(Stored data)
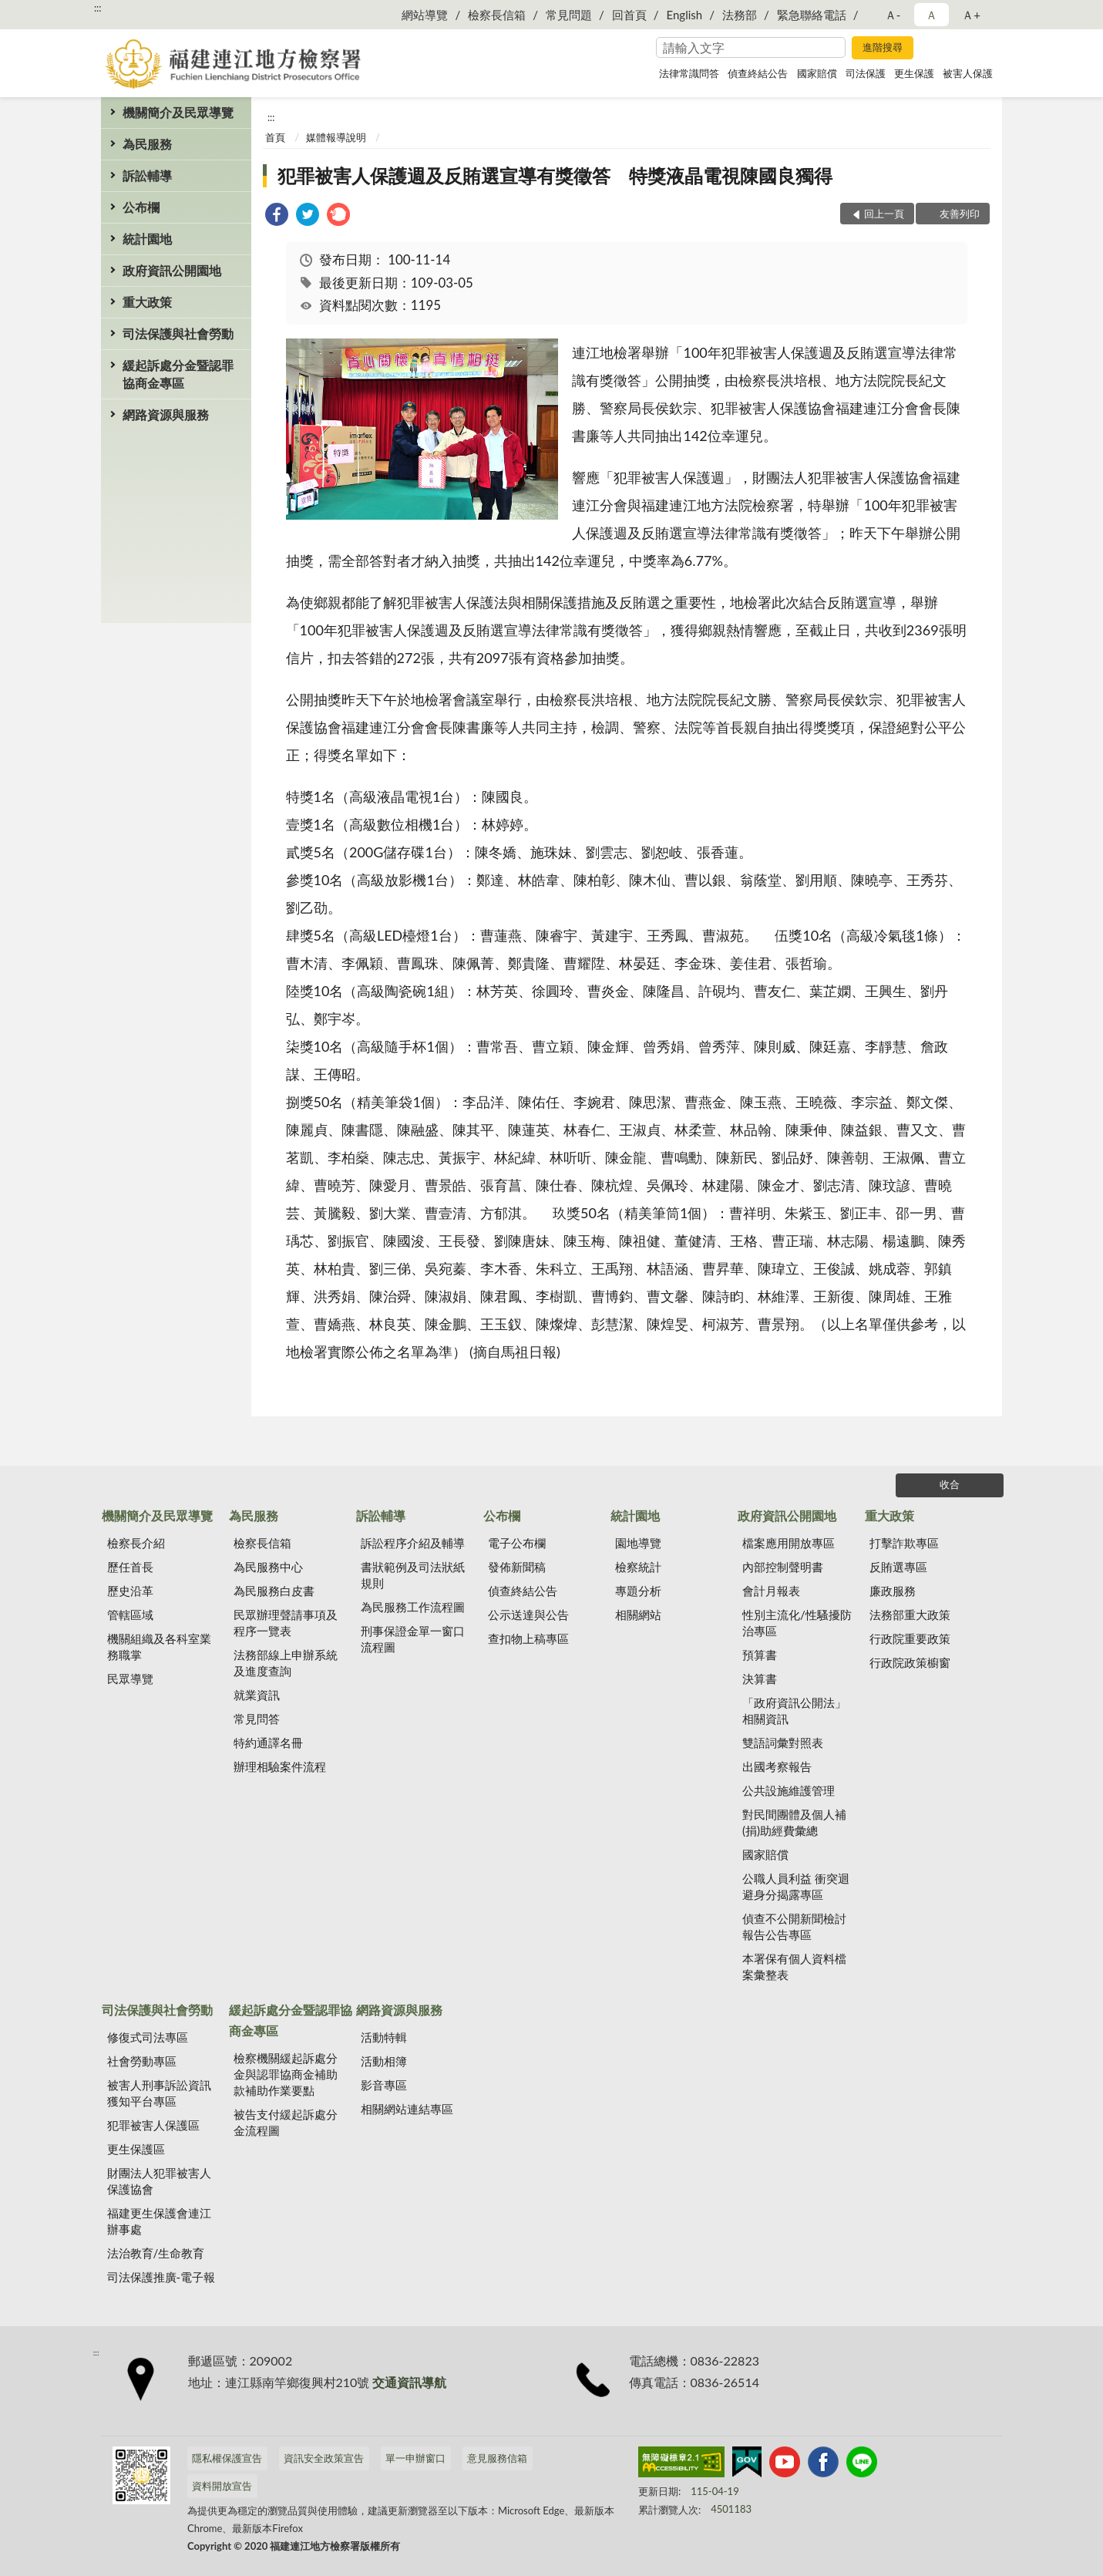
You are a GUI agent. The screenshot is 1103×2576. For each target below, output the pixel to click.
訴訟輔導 (147, 175)
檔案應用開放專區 (788, 1543)
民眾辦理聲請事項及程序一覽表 (286, 1623)
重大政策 (147, 302)
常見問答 (257, 1719)
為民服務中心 (268, 1567)
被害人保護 (968, 73)
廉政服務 (892, 1591)
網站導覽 (425, 15)
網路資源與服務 (166, 414)
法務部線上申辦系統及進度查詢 (286, 1663)
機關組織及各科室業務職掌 (159, 1646)
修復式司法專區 (147, 2037)
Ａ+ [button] (971, 15)
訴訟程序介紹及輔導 (413, 1543)
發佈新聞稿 (517, 1567)
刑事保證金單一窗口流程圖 (413, 1639)
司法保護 (866, 73)
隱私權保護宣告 (227, 2458)
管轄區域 (130, 1614)
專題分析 (638, 1591)
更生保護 (914, 73)
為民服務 (147, 143)
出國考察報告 (777, 1766)
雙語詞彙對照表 (782, 1742)
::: (98, 8)
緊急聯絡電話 (811, 15)
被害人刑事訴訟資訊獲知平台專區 (159, 2093)
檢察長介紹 (136, 1543)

> **Task objective**
Leave the pictures behind and transcribe every record above exactly.

> **Task result**
You are a GUI agent. The screenshot is 1103×2576. For each target below, output the pixel to click.
訴訟輔導 (147, 175)
檔案應用開放專區 (788, 1543)
民眾辦理聲請事項及程序一覽表 (286, 1623)
重大政策 (147, 302)
常見問答 (257, 1719)
為民服務中心 (268, 1567)
被害人保護 (968, 73)
廉政服務 (892, 1591)
網站導覽 (425, 15)
網路資源與服務 (166, 414)
法務部線上申辦系統及進度查詢 (286, 1663)
機關組織及各科室業務職掌 (159, 1646)
修復式司法專區 (147, 2037)
Ａ+ [button] (971, 15)
訴訟程序介紹及輔導 (413, 1543)
發佈新聞稿 (517, 1567)
刑事保證金單一窗口流程圖 (413, 1639)
司法保護 (866, 73)
隱私權保護宣告 (227, 2458)
管轄區域 (130, 1614)
專題分析 (638, 1591)
更生保護 (914, 73)
為民服務 (147, 143)
出國考察報告 (777, 1766)
雙語詞彙對照表 (782, 1742)
::: (98, 8)
緊急聯絡電話 (811, 15)
被害人刑事訴訟資訊獲知平台專區 (159, 2093)
檢察長介紹 (136, 1543)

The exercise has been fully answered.